Thoughts on Stories with No Protagonists

MakBow

Well-known member
Joined
Aug 31, 2025
Messages
349
Points
63
I have read/watched a few stories like Juni Taisen (No, not Jujutsu Kaisen) zodiac war, and it made me wonder to have no protagonist and instead of multiple sides in the story. I think it's really interesting to try and pursue. I tried it once, but the transitions were kinda a$$ with only changing when a different character on a different side was nearby.

What about you?

What do you think of no protagonists, only main characters & antagonists(+ villains)?
 

MFontana

Well-known member
Joined
Oct 24, 2025
Messages
482
Points
93
I have read/watched a few stories like Juni Taisen (No, not Jujutsu Kaisen) zodiac war, and it made me wonder to have no protagonist and instead of multiple sides in the story. I think it's really interesting to try and pursue. I tried it once, but the transitions were kinda a$$ with only changing when a different character on a different side was nearby.

What about you?

What do you think of no protagonists, only main characters & antagonists(+ villains)?
From a narrative sense, the Protagonist and Antagonist are two sides of the same coin, and both are fundamentally necessary to narrative storytelling, because it is through them that you, the author, are able to convey a narrative's conflict.
You can't actually have one, without the other, and they are a fundamental aspect of narrative storytelling.
The protagonist, is simply a primary character that undergoes a growth arc over the course of the narrative, while being the character followed by the narrative.
Now, if you mean "heroes" and "villains" instead, you can certainly write stories without any heroes or villains.

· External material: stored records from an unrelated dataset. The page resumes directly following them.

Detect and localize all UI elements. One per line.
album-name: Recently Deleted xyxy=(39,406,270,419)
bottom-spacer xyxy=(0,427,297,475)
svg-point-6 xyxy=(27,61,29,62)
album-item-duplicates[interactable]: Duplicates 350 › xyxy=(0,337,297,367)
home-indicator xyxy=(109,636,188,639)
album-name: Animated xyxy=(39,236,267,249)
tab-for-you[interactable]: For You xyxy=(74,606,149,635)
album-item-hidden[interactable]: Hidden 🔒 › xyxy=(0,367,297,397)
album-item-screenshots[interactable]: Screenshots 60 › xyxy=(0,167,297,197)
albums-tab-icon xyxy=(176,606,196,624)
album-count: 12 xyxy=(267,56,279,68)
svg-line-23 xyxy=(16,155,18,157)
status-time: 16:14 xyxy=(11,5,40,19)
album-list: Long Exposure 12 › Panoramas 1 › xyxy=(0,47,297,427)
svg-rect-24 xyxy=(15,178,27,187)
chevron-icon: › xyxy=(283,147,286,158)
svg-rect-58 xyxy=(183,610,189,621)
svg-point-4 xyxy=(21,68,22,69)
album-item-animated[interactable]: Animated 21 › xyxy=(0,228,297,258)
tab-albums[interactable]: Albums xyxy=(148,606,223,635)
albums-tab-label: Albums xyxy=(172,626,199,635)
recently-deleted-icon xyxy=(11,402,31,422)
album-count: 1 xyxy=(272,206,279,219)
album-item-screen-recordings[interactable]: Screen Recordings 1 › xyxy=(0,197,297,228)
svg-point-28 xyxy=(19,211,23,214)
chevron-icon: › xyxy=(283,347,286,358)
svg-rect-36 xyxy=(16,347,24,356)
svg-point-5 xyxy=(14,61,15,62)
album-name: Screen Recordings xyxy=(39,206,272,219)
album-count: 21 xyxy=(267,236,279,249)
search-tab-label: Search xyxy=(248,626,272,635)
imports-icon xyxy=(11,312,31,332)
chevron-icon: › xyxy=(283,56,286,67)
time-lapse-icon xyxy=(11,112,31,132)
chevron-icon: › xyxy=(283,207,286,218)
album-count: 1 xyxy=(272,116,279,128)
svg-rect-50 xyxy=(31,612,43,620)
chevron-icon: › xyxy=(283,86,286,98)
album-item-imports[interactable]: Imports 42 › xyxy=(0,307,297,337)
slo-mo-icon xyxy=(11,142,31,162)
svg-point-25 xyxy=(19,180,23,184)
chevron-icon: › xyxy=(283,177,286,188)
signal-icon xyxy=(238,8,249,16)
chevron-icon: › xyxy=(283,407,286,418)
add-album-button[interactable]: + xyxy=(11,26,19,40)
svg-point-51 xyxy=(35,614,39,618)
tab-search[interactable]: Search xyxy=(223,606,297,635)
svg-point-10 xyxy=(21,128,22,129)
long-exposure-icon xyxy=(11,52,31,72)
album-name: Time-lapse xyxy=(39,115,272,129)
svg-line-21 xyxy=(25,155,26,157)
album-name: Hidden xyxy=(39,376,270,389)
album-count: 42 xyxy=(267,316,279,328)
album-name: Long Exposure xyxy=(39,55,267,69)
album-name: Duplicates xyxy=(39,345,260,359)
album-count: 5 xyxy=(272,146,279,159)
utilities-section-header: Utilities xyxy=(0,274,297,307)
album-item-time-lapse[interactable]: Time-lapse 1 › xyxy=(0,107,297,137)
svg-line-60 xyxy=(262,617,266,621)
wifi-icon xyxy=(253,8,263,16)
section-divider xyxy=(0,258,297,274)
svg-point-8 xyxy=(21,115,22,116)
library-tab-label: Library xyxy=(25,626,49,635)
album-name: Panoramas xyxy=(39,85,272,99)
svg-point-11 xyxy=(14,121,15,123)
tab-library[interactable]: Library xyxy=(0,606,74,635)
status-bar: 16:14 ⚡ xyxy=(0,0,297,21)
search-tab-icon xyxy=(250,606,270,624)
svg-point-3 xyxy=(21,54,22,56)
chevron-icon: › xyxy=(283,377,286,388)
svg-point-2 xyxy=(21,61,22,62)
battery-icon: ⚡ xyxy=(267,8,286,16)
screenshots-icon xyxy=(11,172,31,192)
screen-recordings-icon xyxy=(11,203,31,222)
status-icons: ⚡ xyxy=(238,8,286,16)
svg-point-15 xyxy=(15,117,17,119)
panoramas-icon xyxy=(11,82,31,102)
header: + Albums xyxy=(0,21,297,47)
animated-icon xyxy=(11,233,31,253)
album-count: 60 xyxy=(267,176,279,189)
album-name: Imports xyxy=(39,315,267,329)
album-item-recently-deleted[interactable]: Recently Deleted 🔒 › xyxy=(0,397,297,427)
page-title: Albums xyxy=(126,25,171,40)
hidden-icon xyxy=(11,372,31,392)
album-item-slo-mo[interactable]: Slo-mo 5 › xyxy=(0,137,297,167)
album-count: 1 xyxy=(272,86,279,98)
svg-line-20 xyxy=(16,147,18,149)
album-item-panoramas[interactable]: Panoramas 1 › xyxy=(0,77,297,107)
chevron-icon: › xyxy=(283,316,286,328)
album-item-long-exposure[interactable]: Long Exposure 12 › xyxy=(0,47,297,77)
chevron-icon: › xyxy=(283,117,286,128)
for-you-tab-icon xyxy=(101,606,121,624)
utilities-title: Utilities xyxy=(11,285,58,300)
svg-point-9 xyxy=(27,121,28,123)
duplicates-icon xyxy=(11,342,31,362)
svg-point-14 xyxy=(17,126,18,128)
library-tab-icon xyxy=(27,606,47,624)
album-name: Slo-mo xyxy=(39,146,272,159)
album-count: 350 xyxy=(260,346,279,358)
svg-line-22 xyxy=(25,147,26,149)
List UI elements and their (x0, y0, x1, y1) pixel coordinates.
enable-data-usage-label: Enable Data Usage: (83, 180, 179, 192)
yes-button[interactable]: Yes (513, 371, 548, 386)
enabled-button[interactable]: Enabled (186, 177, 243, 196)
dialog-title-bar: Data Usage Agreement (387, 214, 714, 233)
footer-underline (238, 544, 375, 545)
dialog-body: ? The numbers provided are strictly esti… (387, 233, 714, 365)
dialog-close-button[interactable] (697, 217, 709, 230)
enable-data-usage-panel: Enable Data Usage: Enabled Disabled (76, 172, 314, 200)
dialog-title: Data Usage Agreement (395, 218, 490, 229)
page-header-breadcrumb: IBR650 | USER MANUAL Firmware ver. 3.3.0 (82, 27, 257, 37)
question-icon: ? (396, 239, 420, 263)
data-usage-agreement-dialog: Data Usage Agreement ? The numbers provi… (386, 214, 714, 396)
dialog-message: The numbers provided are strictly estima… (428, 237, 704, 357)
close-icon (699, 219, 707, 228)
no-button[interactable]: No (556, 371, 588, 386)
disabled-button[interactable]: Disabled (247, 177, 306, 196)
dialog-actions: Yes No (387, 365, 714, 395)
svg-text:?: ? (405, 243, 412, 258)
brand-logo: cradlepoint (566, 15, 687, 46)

The characters within the narrative may exist on different sides of a conflict (hence protagonist and antagonist) but are under no obligations to be heroic or villainous.
The protagonist is generally the perspective character the narrative (and reader) follow. They don't actually have to be heroic though. They can be anything you, the author, want them to be, while the antagonist is simply any character who opposes the protagonist.

So, let's say you have a narrative, and you are presenting it from the perspective of one character per chapter.
The perspective character is the protagonist of that chapter or segment. The characters who are opposed to them, are the antagonists of that chapter or segment.
But later, you switch to tell a later segment through one of the prior segment's antagonists. That character is now the protagonist of the new section, undergoing whatever story arc you have planned for them, while the characters who are opposing them (including your former protagonist) are now antagonists.

Hope this helps.
 

CountVanBadger

Inventor of the you-know-what
Joined
Nov 5, 2025
Messages
506
Points
93
A book without a protagonist would have to be written like a history textbook, just giving a completely disconnected summary of everything that happens from a "bird's eye" view, you could say. The minute you start telling the story from one character's POV, they automatically become the protagonist.

Even then, no single character would be allowed to have any significant amount of attention put on them, because then they would become the protagonist even if the story isn't following them, specifically.